Around 100 people died throughout the country. The media, controlled by Ben Ali’s advisers, reported only that criminals were looting.
But videos of the protests, riot police and their victims appeared on Facebook, and bloggers began reporting the daily events with first-hand accounts, photographs and videos. This information helped drive the uprising, and the government responded by allegedly hijacking Tunisian Facebook passwords.
At the same time, hackers began to attack the Tunisian government’s control over the internet. They bombed the ATI’s DNS and website, and tried to bomb the e-mail centipede gateway. The National Computer Security Agency — which fights hacking, phishing, viruses and fraud — took on the activists who tried to overload government websites with distributed denial-of-service attacks.
“When the hackers did DDOS they did a good job, and Anonymous did a good job,” Saadaoui says, smiling. “But not on everything. They weren’t able to take down the DNS, they weren’t able to take down the main servers or the network, but they were able to DDOS websites. They were able to bomb Ben Ali’s website.”
Open, But Uncertain, Future
Since Ben Ali fled the country Jan. 14, the transitional government has removed several restrictions on internet use while the 60-person ATI aims to focus on tasks more befitting an internet regulator: providing bandwidth and IP numbers, DNS management, IP addresses, research and development, electronic commerce, and web hosting. The agency is also the ISP for all public institutions.

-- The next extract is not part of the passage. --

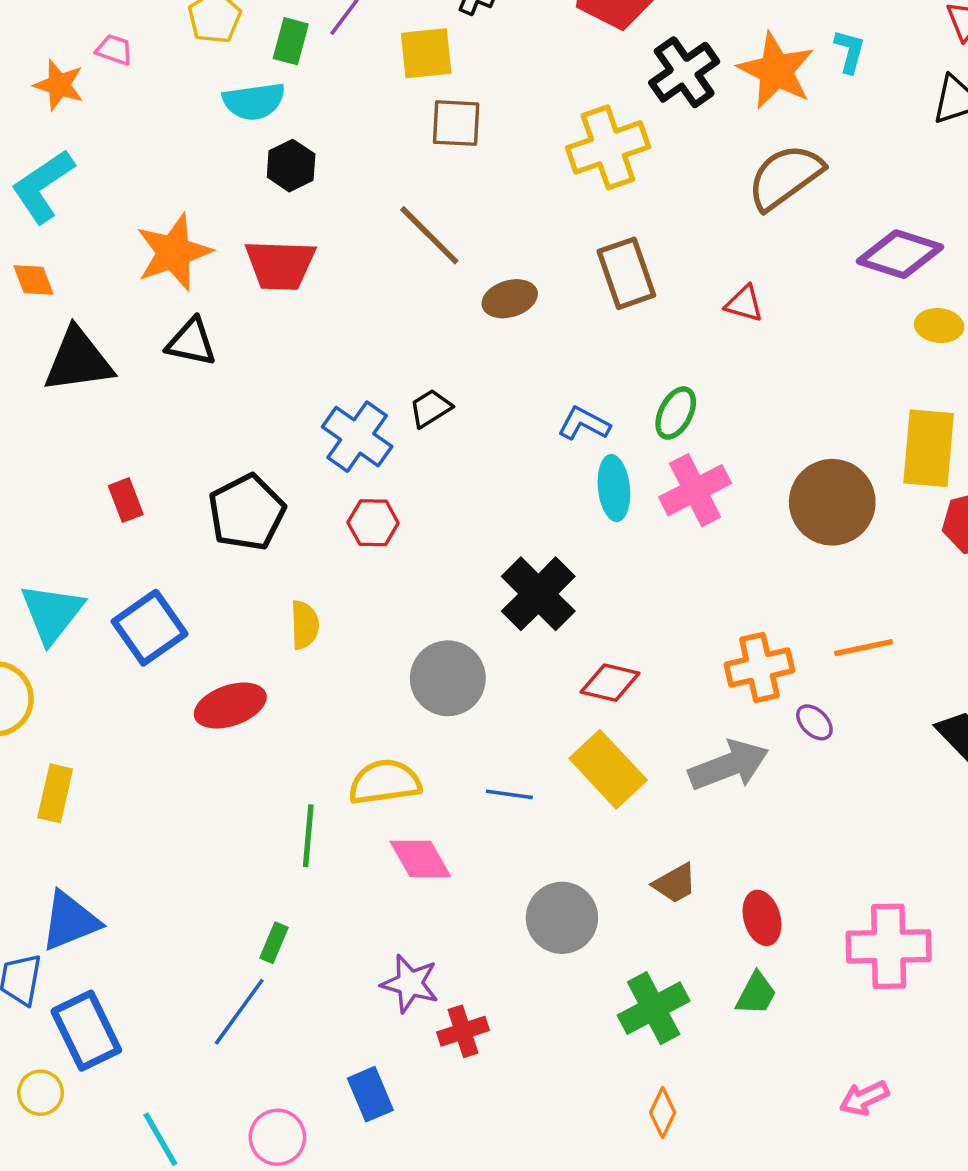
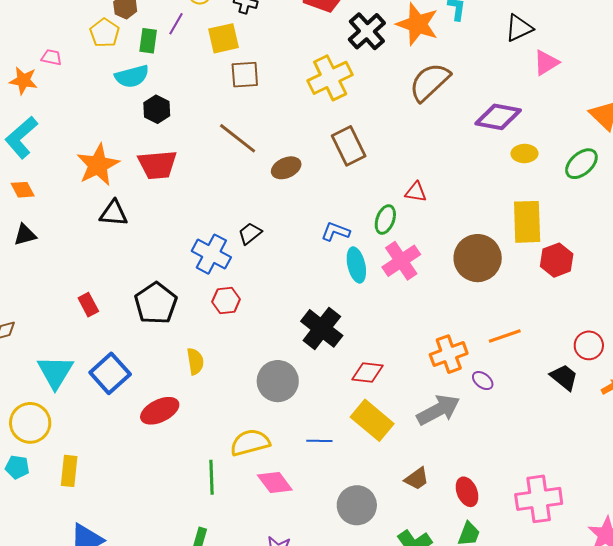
red triangle: (744, 304) -> (416, 192), moved
black triangle: (78, 360) -> (25, 235), moved, size x0.6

How the dictator-less Tunisia will rebuild its internet architecture is still being discussed, Saadaoui says. But one optimistic sign is that 33-year-old blogger and activist Slim Amamou, who was arrested during the revolt, is now the secretary of state for youth and sports. The Ministry of Communications and Technology has announced that anyone who has a SMTP server can have direct access to the internet without going through the governmental post office.
The interface that allows the government to block sites, however, still exists. Saadaoui promises that it will be used only to block pornography, child pornography, nudity and “hate,” using URL classifiers.
“The new government told us to keep the filtering engines where they are and to allow them to add categories that they don’t like,” Saadaoui says. “The difference now is that they will ask a judge to approve the filtering. The problem is not filtering, the problem is who filters and based on what law. Before, people would filter without applying the law, and now we will filter with a judicial mandate. And the current mandate is to block pornography, pedophilia, nudity and hate.”
Many Tunisians, such as Amamou and the hackers who fought the ATI during the revolution, prefer a completely open internet. Saadaoui disagrees. He says the current filters are necessary on a political level: “The limits are symbolic. It’s a message from the government that we are a Muslim and conservative society and that we would appreciate if you didn’t go to these [filtered] sites.
Besides, Saadaoui says, everyone knows how to sidestep the restrictions, anyway.
“Tunisia has a lot of young, open people who know how to go around filters via hotspot proxies,” he says. “So really it’s useless to block. Whatever we do, there are ways to get around it.”